If having to replace one's certificates is as strong as "punitive", then
there's something very wrong, and it's not Mozilla's policy.
> More importantly, however, this newly introduced “total distrust”
> date condition to the SubCA proposal is completely contrary to a
> fundamental principle of the original SubCA proposal authored by
> Google and endorsed by Mozilla, which Symantec has relied upon in
> good faith in evaluating whether and how to implement the SubCA
> proposal – namely, that “existing certificates issued on or after
> June 1st 2016 would still be trusted, provided they comply with the
> Chrome CT policy.” On May 23, 2017, Google confirmed on Blink that
> Symantec certificates issued after June 1, 2016 would not be “be
> constrained in any way (such as reduced validity, no EV treatment,
> etc.).” On July 7, 2017, Mozilla confirmed on Blink: “Mozilla
> continues to support the proposal as originally written (with the
> exception of questions about timeline, which remain to be agreed).”
That sentence was in the context of Symantec's proposed changes to the
proposal, which we had evaluated and decided not to proceed with.
Mozilla has always, as noted above, made it clear that we wish to close
the door on Symantec's current PKI some time in 2018.

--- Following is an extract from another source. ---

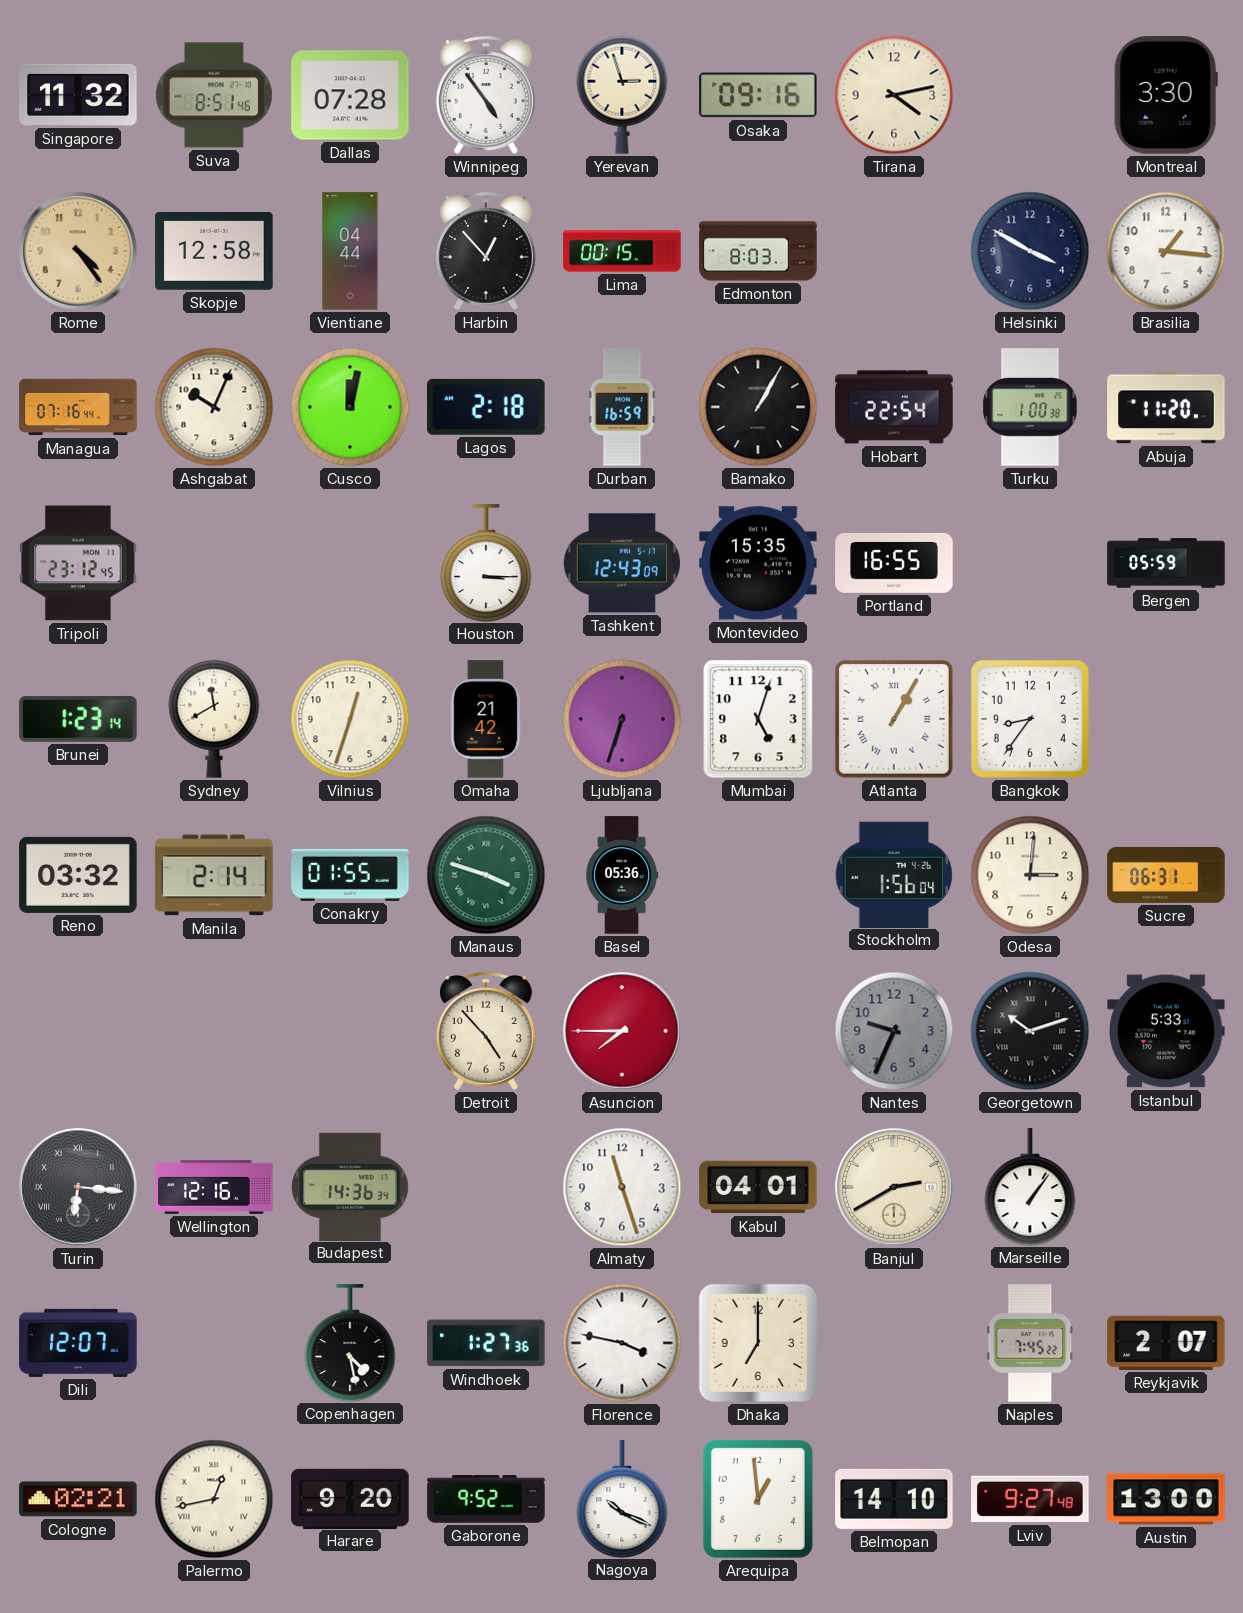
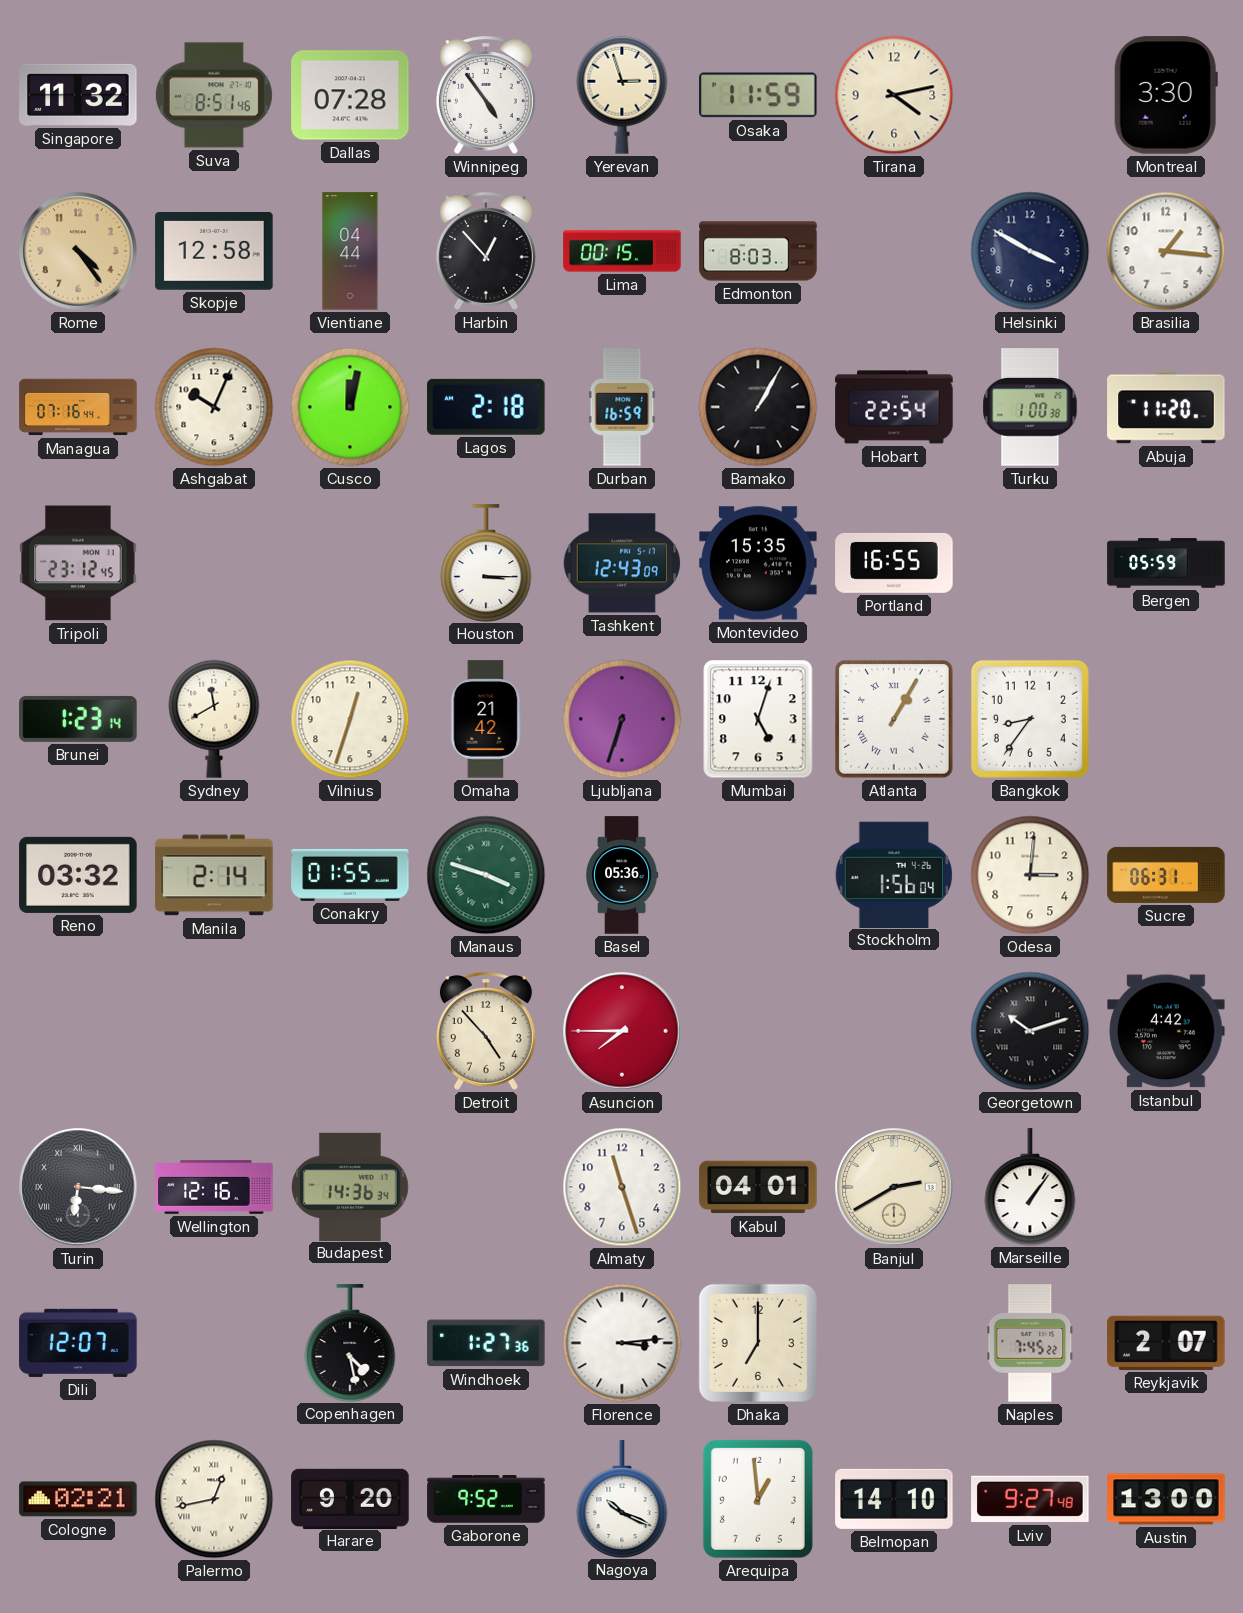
Osaka: 09:16 -> 11:59
Nantes: 9:34 -> none
Istanbul: 5:33 -> 4:42
Florence: 3:47 -> 3:14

This intention was signalled and the Mozilla full-distrust date of Nov
1st 2018 is pretty late for "some time in 2018". So that date cannot be
the cause of the disquiet. The December 1st suggested date for the
ceasing of issuance from Symantec's existing PKI would need to be agreed
by other participants in the plan, and may have to be tweaked to fit
better with particular release dates for the various browsers involved;
so perhaps we should wait to hear what they have to say.